Without estimating probable receipts from other sources, we have thus traced to him receipts within the two months preceding his failure between sixteen and twenty thousand dollars in money and cotton convertible into money, while his debts maturing November 1,1883, disclosed by the creditors’ bill we have in hand, foots up about ten thousand dollars; and adding to this sum his other paper, as disclosed in the same way, which would mature by January 1, 1884, the whole sum is less than thirteen thousand dollars. Yet, he paid his preferred creditors in merchandise he had bought from others and had not paid for, and we are left to conjecture what became of the large amount of money and cotton we have traced to his hands. It is not mentioned in his assignment.

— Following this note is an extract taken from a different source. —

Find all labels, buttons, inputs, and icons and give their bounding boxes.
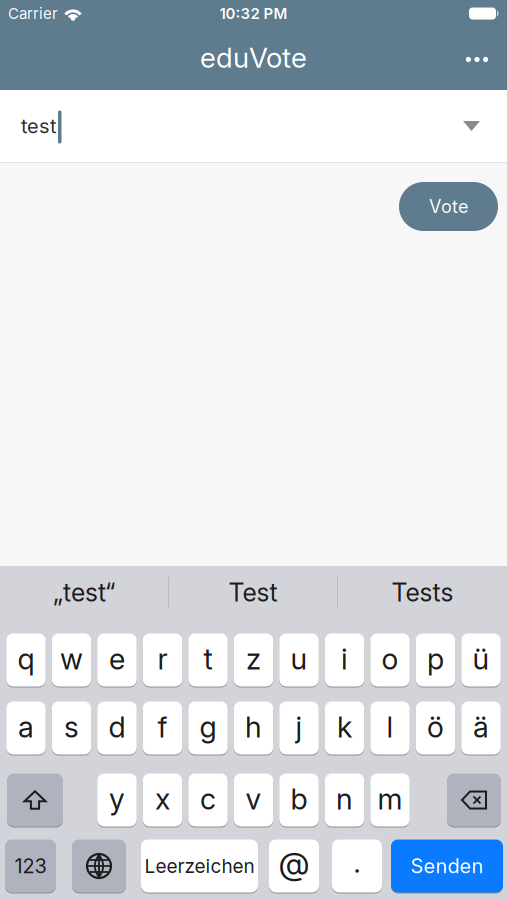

Another reflection. Flournoy & Epping, as shown by this record, were factors and commission merchants, and for years had been selling B. H. Walker’s cotton, handled in his business. He was a merchant of ten years standing. Yet this record shows that B. H. Walker received from F. M. & C. E. Walker more than three hundred bales of cotton in excess of the only thirty-two bales which went forward to Flournoy & Epping. It is common knowledge that warehousemen advance to their customers as a means of increasing their business, and the inference is almost irresistible that the loan of ten thousand dollars from Flournoy & Epping to Walker was made chiefly in the interest of their warehouse business. To what uses was this cotton applied ? The record does not inform us.

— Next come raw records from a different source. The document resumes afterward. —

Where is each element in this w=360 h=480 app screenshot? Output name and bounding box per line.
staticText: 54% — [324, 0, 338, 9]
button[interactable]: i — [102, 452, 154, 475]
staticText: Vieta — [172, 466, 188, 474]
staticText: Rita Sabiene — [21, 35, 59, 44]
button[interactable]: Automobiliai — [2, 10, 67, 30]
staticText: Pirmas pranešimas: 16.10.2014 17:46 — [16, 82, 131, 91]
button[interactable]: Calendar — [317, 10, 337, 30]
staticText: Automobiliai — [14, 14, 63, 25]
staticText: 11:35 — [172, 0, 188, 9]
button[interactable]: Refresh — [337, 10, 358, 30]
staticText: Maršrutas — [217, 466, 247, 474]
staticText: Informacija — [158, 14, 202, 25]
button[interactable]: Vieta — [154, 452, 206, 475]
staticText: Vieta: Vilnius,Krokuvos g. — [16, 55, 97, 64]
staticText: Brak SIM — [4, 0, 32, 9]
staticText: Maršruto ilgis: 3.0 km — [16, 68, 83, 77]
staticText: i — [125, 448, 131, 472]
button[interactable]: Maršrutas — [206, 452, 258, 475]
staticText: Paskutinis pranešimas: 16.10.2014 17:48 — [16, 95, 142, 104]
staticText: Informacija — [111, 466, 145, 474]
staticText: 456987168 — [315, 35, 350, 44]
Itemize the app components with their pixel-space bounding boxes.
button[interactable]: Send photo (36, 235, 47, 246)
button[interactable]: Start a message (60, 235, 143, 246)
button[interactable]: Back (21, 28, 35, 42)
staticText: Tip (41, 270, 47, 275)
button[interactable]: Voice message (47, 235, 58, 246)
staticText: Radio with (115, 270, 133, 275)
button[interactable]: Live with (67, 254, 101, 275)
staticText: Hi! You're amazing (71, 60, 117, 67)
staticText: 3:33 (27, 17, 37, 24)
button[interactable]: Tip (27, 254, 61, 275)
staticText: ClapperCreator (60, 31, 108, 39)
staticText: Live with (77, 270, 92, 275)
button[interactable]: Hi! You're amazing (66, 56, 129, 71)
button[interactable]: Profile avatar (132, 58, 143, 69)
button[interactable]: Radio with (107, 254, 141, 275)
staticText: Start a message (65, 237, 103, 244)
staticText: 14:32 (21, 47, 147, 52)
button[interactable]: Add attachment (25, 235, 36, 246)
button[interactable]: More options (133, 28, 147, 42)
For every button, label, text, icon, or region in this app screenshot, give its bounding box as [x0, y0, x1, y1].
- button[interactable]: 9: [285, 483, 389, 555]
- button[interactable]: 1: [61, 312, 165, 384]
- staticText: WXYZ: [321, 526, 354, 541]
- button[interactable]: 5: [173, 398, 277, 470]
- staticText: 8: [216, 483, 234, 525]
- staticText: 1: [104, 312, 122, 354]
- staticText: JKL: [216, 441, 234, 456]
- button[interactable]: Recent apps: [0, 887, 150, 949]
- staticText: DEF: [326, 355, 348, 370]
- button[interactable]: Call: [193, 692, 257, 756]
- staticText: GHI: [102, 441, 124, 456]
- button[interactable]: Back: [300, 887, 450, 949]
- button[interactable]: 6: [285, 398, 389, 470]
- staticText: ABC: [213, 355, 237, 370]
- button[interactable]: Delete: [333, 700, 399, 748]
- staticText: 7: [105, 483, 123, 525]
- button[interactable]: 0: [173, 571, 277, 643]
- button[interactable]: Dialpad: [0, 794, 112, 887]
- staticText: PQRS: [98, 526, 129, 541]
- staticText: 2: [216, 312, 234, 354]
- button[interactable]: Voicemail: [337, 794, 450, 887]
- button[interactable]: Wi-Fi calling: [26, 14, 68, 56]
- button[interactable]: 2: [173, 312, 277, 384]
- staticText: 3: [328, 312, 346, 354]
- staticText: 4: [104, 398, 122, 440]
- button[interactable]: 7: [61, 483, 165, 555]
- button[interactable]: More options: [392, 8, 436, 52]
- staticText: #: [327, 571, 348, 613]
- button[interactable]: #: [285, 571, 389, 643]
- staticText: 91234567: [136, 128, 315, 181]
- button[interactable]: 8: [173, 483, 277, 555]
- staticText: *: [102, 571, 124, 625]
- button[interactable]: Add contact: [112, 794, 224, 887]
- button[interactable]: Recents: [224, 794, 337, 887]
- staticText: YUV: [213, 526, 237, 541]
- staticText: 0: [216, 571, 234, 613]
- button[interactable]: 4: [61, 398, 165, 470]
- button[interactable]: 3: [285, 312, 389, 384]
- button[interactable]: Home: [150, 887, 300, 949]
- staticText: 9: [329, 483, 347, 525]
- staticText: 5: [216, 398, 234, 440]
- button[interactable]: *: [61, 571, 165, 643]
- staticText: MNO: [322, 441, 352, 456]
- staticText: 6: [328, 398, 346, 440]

We have then the case of a merchant who, commencing a new business-year with real estate worth ten thousand dollars or more, merchandise and bills receivable worth six thousand dollars above his liabilities, and an established credit, yet in less than ten months goes into insolvency and makes an assignment of unknown and uncertain value, with no tangible reason given why the disaster fell so suddenly upon him.

We have indulged in these reflections, because they are suggested by the facts shown in the record. It is possible they could be explained, and made to harmonize with honesty of purpose. We will not pronounce unqualified condemnation. But should not the fact of such abhorrent possibilities invite inquiry whether or not a remedy can be provided ? Should there not be some restraints on unlimited power of preference? And should the fraudulent withholding or secretion of goods *328be left amenable only to the powerless mandate of a fieri facias ¶

The transaction which we are asked to pronounce fraudulent is R. IT. Walker’s conveyance to Flournoy & Epping. This was a conveyance stipulated for in December, 1882, and consummated about January 15, 1883. It was in form an absolute conveyance of real estate, including the store-house in which R. IT. Walker was doing business, and much other property ; the value being ten thousand dollars, or more. This conveyance, although in form absolute, was only intended as security for the repayment of ten .thousand dollars, borrowed by Walker from Flournoy & Epping. They gave him a contemporaneous bond to reconvey to him, when the said loan was repaid. These papers were not recorded, nor was there any change of possession until after Walker’s failure. On October 26, 1883, the deed from Walker to Flournoy & Epping was filed in the proper office for registration; and possession of the property then passed to the latter. The bond to reconvey is not shown to have been recorded. The contention is, that by failure to take possession, or to give notice by the registration of the deed, Flournoy & Epping committed a fraud on the complainants in this suit, who subsequently trusted Walker on the faith that he continued to be the owner of the valuable real estate he had owned, and which they permitted him to continue to occupy, without visible evidences of changed ownership.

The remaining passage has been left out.